In November we, as a church, will mark the 40th anniversary of the opening of our new church building. As you know, last year we marked the starting of the witness that became known as Alma Street Baptist Church. It is good at these times to remind ourselves of what was said by key people at those times. Mr Harrison, in his vote of thanks at the church dedication service, mentioned various people, but most significantly said,
“Above all we would render praise and thanksgiving to Almighty God under whose providential care all this provision has been made. It is our desire to use that which He has entrusted to us for His glory. In an age of uncertainty, confusion and despondency He calls us to make known the unchanging message of the everlasting gospel that is always man’s only hope. His Word, the Bible, is our authority, and its message of salvation for sinners by His grace and through faith in His eternal Son, the Lord Jesus Christ is the message that we shall endeavour to proclaim in and from our new home.”
Similarly Dr Martyn Lloyd-Jones, preaching from Joshua 4, asked the question “What mean these stones?” This was a popular question with Dr Lloyd-Jones and the subject of his final sermon when he preached at the opening of Barcombe Baptist Chapel in 1980.
I don’t want to regurgitate his sermon, but would like to draw out some principles from this passage. Notice that children form a significant part of Joshua’s teaching. It is they who ask the question in v.21. We should be open to the questions of children, because we have a responsibility to fill their minds with good things. Notice too that the question is addressed to fathers. As parents, particularly fathers, we are to be ready to answer the questions of our children. Our Lord has time for children, even when people thought that they should not bother him. Let us never tire of the great gift of children in our families and in our church.

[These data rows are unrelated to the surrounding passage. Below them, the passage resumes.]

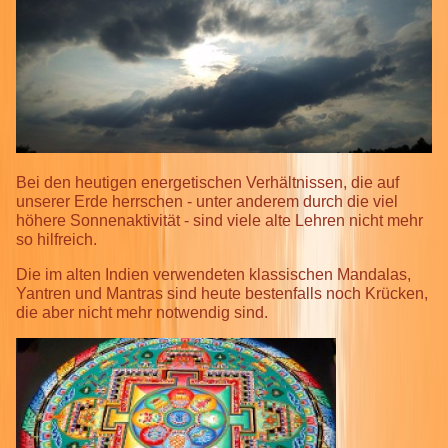
Bei den heutigen energetischen Verhältnissen, die auf
unserer Erde herrschen - unter anderem durch die viel
höhere Sonnenaktivität - sind viele alte Lehren nicht mehr
so hilfreich.
Die im alten Indien verwendeten klassischen Mandalas,
Yantren und Mantras sind heute bestenfalls noch Krücken,
die aber nicht mehr notwendig sind.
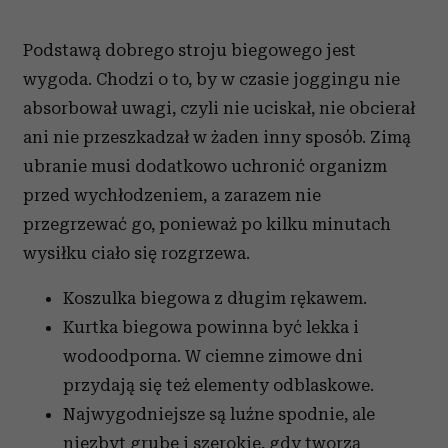
Podstawą dobrego stroju biegowego jest
wygoda. Chodzi o to, by w czasie joggingu nie
absorbował uwagi, czyli nie uciskał, nie obcierał
ani nie przeszkadzał w żaden inny sposób. Zimą
ubranie musi dodatkowo uchronić organizm
przed wychłodzeniem, a zarazem nie
przegrzewać go, ponieważ po kilku minutach
wysiłku ciało się rozgrzewa.
Koszulka biegowa z długim rękawem.
Kurtka biegowa powinna być lekka i
wodoodporna. W ciemne zimowe dni
przydają się też elementy odblaskowe.
Najwygodniejsze są luźne spodnie, ale
niezbyt grube i szerokie, gdy tworzą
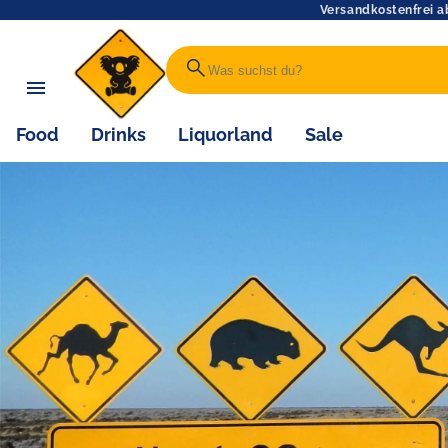
Versandkostenfrei a
search
Food
Drinks
Liquorland
Sale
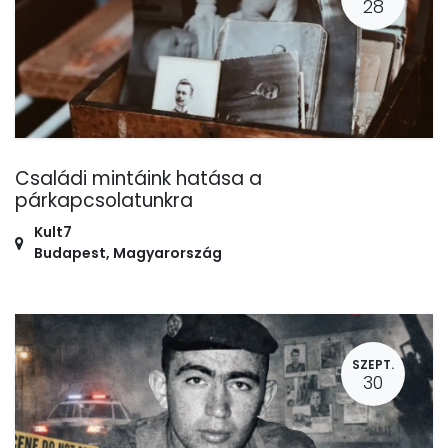
28
Családi mintáink hatása a
párkapcsolatunkra
Kult7
Budapest
,
Magyarország
SZEPT.
30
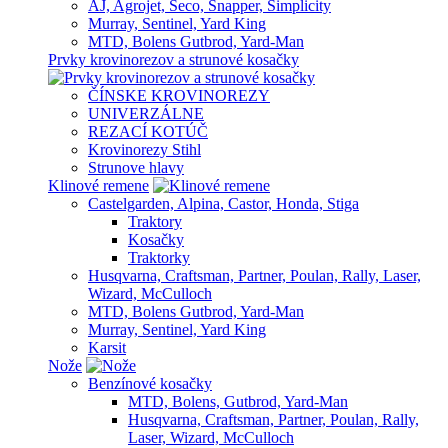
AJ, Agrojet, Seco, Snapper, Simplicity
Murray, Sentinel, Yard King
MTD, Bolens Gutbrod, Yard-Man
Prvky krovinorezov a strunové kosačky
ČÍNSKE KROVINOREZY
UNIVERZÁLNE
REZACÍ KOTÚČ
Krovinorezy Stihl
Strunove hlavy
Klinové remene
Castelgarden, Alpina, Castor, Honda, Stiga
Traktory
Kosačky
Traktorky
Husqvarna, Craftsman, Partner, Poulan, Rally, Laser,
Wizard, McCulloch
MTD, Bolens Gutbrod, Yard-Man
Murray, Sentinel, Yard King
Karsit
Nože
Benzínové kosačky
MTD, Bolens, Gutbrod, Yard-Man
Husqvarna, Craftsman, Partner, Poulan, Rally,
Laser, Wizard, McCulloch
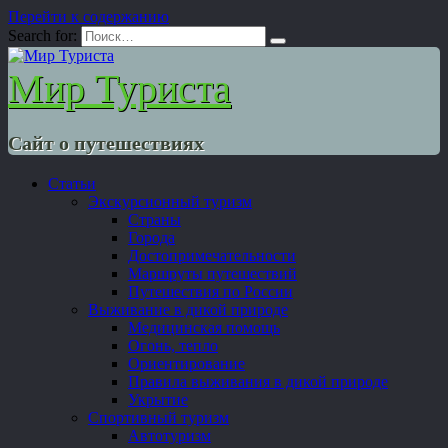
Перейти к содержанию
Search for:
Мир Туриста
Сайт о путешествиях
Статьи
Экскурсионный туризм
Страны
Города
Достопримечательности
Маршруты путешествий
Путешествия по России
Выживание в дикой природе
Медицинская помощь
Огонь, тепло
Ориентирование
Правила выживания в дикой природе
Укрытие
Спортивный туризм
Автотуризм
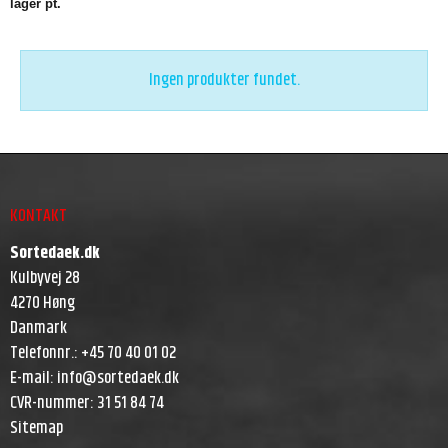
lager pt.
Ingen produkter fundet.
KONTAKT
Sortedaek.dk
Kulbyvej 28
4270 Høng
Danmark
Telefonnr.
:
+45 70 40 01 02
E-mail
:
info@sortedaek.dk
CVR-nummer
:
31 51 84 74
Sitemap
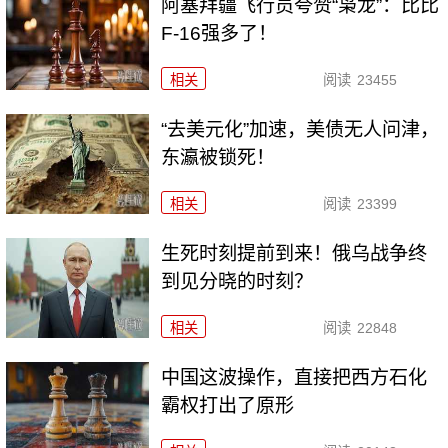
阿塞拜疆飞行员夸赞“枭龙”：比比
F-16强多了！
相关
阅读
23455
“去美元化”加速，美债无人问津，
东瀛被锁死！
相关
阅读
23399
生死时刻提前到来！俄乌战争终
到见分晓的时刻？
相关
阅读
22848
中国这波操作，直接把西方石化
霸权打出了原形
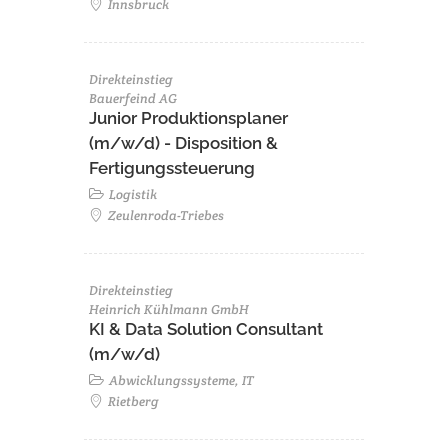
Innsbruck
Direkteinstieg
Bauerfeind AG
Junior Produktionsplaner
(m/w/d) - Disposition &
Fertigungssteuerung
Logistik
Zeulenroda-Triebes
Direkteinstieg
Heinrich Kühlmann GmbH
KI & Data Solution Consultant
(m/w/d)
Abwicklungssysteme, IT
Rietberg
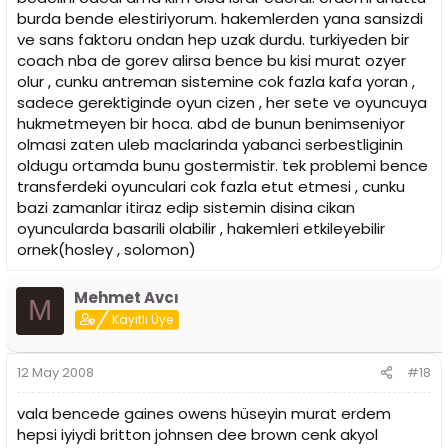
burda bende elestiriyorum. hakemlerden yana sansizdi
ve sans faktoru ondan hep uzak durdu. turkiyeden bir
coach nba de gorev alirsa bence bu kisi murat ozyer
olur , cunku antreman sistemine cok fazla kafa yoran ,
sadece gerektiginde oyun cizen , her sete ve oyuncuya
hukmetmeyen bir hoca. abd de bunun benimseniyor
olmasi zaten uleb maclarinda yabanci serbestliginin
oldugu ortamda bunu gostermistir. tek problemi bence
transferdeki oyunculari cok fazla etut etmesi , cunku
bazi zamanlar itiraz edip sistemin disina cikan
oyuncularda basarili olabilir , hakemleri etkileyebilir
ornek(hosley , solomon)
Mehmet Avcı
M
Kayıtlı Üye
12 May 2008
#18
vala bencede gaines owens hüseyin murat erdem
hepsi iyiydi britton johnsen dee brown cenk akyol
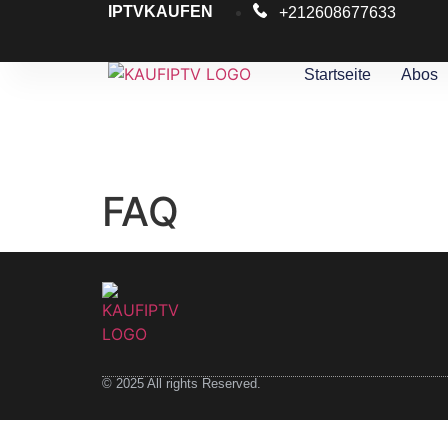
IPTVKAUFEN
+212608677633
Startseite
Abos
FAQ
© 2025 All rights Reserved.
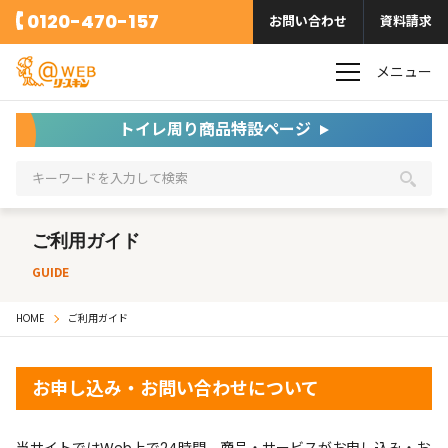
0120-470-157
お問い合わせ
資料請求
メニュー
トイレ周り商品特設ページ
ご利用ガイド
GUIDE
HOME
ご利用ガイド
お申し込み・お問い合わせについて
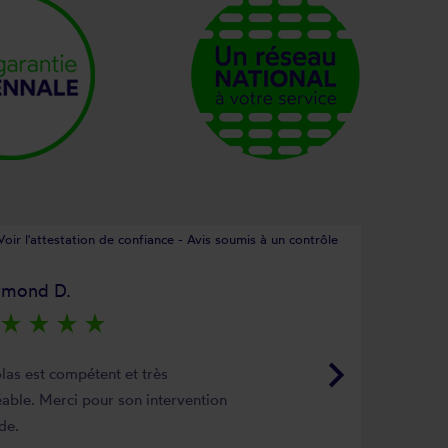
Voir l'attestation de confiance - Avis soumis à un contrôle
ymond D.
star_rate
star_rate
star_rate
star_rate
keyboard_arrow_right
las est compétent et très
able. Merci pour son intervention
de.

Joshua was concerned that a rising generation should be able to relate the great works of God on behalf of His people. In verse 23 he refers to both the crossing of the Jordan as well as the earlier crossing of the Red Sea. These events were separated by 40 years, because God’s own redeemed people had not been willing to trust Him to lead them into the Promised Land that He had already prepared for them. As God’s people we must acknowledge that daily God calls us to trust Him and that is not always easy, but faith demands trust.

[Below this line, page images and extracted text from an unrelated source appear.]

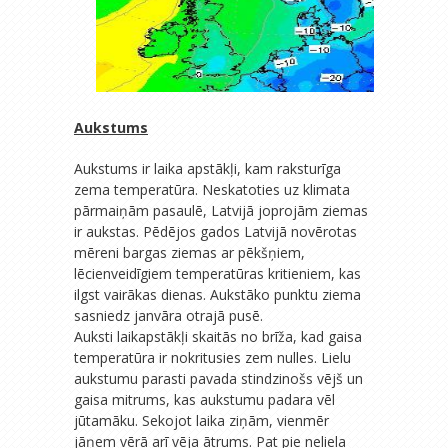
Aukstums
Aukstums ir laika apstākļi, kam raksturīga
zema temperatūra. Neskatoties uz klimata
pārmaiņām pasaulē, Latvijā joprojām ziemas
ir aukstas. Pēdējos gados Latvijā novērotas
mēreni bargas ziemas ar pēkšņiem,
lēcienveidīgiem temperatūras kritieniem, kas
ilgst vairākas dienas. Aukstāko punktu ziema
sasniedz janvāra otrajā pusē.
Auksti laikapstākļi skaitās no brīža, kad gaisa
temperatūra ir nokritusies zem nulles. Lielu
aukstumu parasti pavada stindzinošs vējš un
gaisa mitrums, kas aukstumu padara vēl
jūtamāku. Sekojot laika ziņām, vienmēr
jāņem vērā arī vēja ātrums. Pat pie neliela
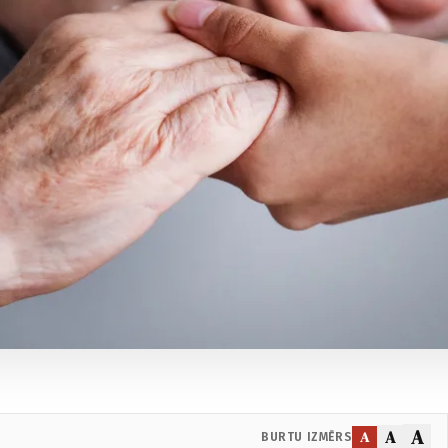
A
A
A
BURTU IZMĒRS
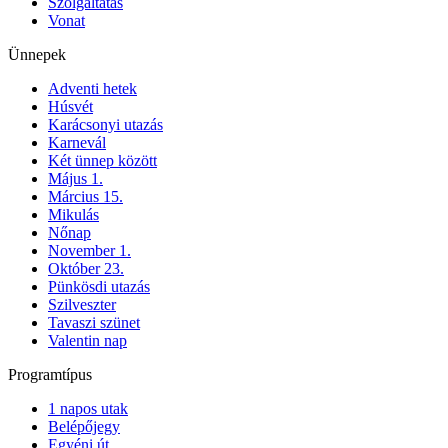
Szolgáltatás
Vonat
Ünnepek
Adventi hetek
Húsvét
Karácsonyi utazás
Karnevál
Két ünnep között
Május 1.
Március 15.
Mikulás
Nőnap
November 1.
Október 23.
Pünkösdi utazás
Szilveszter
Tavaszi szünet
Valentin nap
Programtípus
1 napos utak
Belépőjegy
Egyéni út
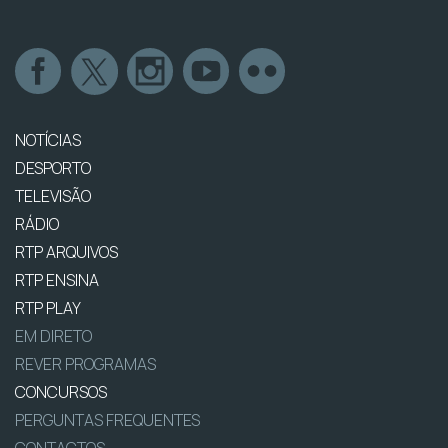
NOTÍCIAS
DESPORTO
TELEVISÃO
RÁDIO
RTP ARQUIVOS
RTP ENSINA
RTP PLAY
EM DIRETO
REVER PROGRAMAS
CONCURSOS
PERGUNTAS FREQUENTES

Joshua however was not only concerned with historical events, but ultimately he was concerned “that
1. all the peoples of the earth may know that the hand of the Lord is mighty,
2. that you may fear the Lord your God forever.” (v.24)

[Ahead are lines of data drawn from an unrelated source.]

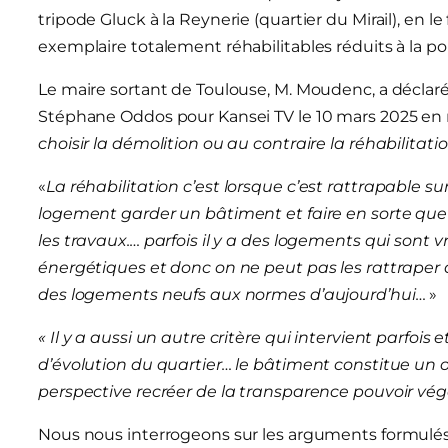
tripode Gluck à la Reynerie (quartier du Mirail), en 
exemplaire totalement réhabilitables réduits à la po
Le maire sortant de Toulouse, M. Moudenc, a déclaré 
Stéphane Oddos pour Kansei TV le 10 mars 2025 en r
choisir la démolition ou au contraire la réhabilitati
«
L
a réhabilitation c’est lorsque c’est rattrapable s
logement garder un bâtiment et faire en sorte qu
les travaux.… parfois il y a des logements qui sont
énergétiques et donc on ne peut pas les rattraper 
des logements neufs aux normes d’aujourd’hui…
»
« Il y a aussi un autre critère qui intervient parfois
d’évolution du quartier… le bâtiment constitue un obs
perspective recréer de la transparence pouvoir végé
Nous nous interrogeons sur les arguments formulés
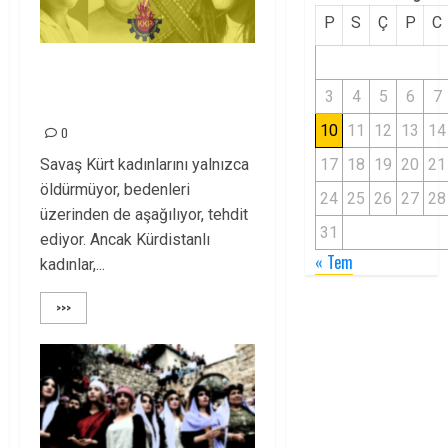
P
S
Ç
P
C
Yaşasın 8 Mart’ı
3
4
5
6
7
yaratanlar!
10
11
12
13
14
0
Savaş Kürt kadınlarını yalnızca
17
18
19
20
21
öldürmüyor, bedenleri
24
25
26
27
28
üzerinden de aşağılıyor, tehdit
31
ediyor. Ancak Kürdistanlı
« Tem
kadınlar,...
>>>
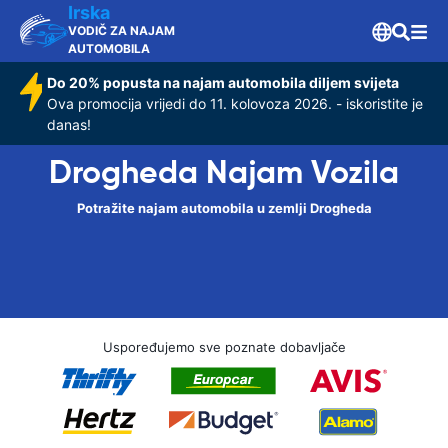
Irska
VODIČ ZA NAJAM
AUTOMOBILA
Do 20% popusta na najam automobila diljem svijeta
Ova promocija vrijedi do 11. kolovoza 2026. - iskoristite je
danas!
Drogheda Najam Vozila
Potražite najam automobila u zemlji Drogheda
Uspoređujemo sve poznate dobavljače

This two-sided vision is good for us to focus on as we celebrate another anniversary. At a time when our God is despised by many in the public arena, it would be good for us to remind them of how God has provided our building and has kept it open these forty years. Not only has he done that, but he has used the members of this church to spread this message to many other countries of the world, through our own missionaries, but also others that we have supported. Also we can tell people of the power of our God in saving many through the work of the church. Even though they may have moved away for work of other reasons yet they still walk with God.
The second side of this vision relates to us as God’s people. We are to live in holy reverence for God all the days of our lives. It is all too easy to emphasise the great teaching of grace, but our god is holy and we too are to be a holy people. As we move into another decade together may we do so conscious that we are to honour Him in all things.